Kahlen asked me when we would make our own name quilt. Now, I am *not* a quilter, too much detail work for me, BUT I still came up with a great project for us to do: a paper name quilt!
Supplies Needed:
- Poster board
- scrapbooking paper
- white cardstock
- picture of each person
- glue stick or double-sided tape or both
- scissors or paper cutter
First, we came up with a list of 19 family members plus her made 20. I found a picture for each person and printed it on plain paper 3”x3” while she wrote their names on white cardstock squares cut to 4.25” x 4.25”. The writing was done in several shifts because that’s a lot of writing for a 4-year-old! She did great, though, and was very careful with each person’s name (I either spelled them out loud, or wrote them on a scrap paper for her).

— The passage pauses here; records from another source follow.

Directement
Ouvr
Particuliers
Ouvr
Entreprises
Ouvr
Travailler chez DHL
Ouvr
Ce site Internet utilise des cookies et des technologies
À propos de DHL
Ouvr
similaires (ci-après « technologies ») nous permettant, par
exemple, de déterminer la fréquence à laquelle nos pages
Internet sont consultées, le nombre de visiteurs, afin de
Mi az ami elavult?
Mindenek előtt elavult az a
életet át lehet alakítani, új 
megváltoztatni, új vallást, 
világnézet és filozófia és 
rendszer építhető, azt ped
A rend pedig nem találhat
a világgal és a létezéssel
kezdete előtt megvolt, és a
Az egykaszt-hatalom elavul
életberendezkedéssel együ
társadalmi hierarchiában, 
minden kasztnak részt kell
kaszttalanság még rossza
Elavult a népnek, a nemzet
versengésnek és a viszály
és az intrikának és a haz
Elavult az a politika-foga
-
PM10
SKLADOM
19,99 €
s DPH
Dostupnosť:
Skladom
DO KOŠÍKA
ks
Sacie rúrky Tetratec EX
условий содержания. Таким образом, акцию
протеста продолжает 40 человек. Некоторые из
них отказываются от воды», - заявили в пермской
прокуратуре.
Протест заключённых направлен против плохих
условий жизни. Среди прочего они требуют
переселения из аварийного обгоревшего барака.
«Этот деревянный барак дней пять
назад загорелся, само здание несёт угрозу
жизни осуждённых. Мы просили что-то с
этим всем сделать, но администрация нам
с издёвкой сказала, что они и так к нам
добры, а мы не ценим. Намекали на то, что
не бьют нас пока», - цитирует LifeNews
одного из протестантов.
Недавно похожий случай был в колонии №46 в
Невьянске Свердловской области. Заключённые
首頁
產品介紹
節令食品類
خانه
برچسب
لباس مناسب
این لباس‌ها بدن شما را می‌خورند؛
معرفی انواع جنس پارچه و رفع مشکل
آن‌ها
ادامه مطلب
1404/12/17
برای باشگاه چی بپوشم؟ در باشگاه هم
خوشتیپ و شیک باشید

Then she glued the picture to the correct white card. I collated them for her, but we could have made this a reading exercise too. Those had to dry because I let her use the glue stick all by her self…
Next, I cut the scrapbook paper into 6” x 6” squares. I let her arrange them on the poster board before gluing them down (I used scrapbooking double-sided tape, so I did that part). Then we laid out the people before gluing them on. I was being a little picky about this part and putting the pictures with the people they belonged with (like not putting my sister-in-law next to my dad), but if you aren’t picky that way, then she could have done that part too.
We taped all the people on and hung it up above her bed. Then we talked about how she can think about all her family now and pray for them anytime she thinks about them. She’s very proud of her work, as well she should be!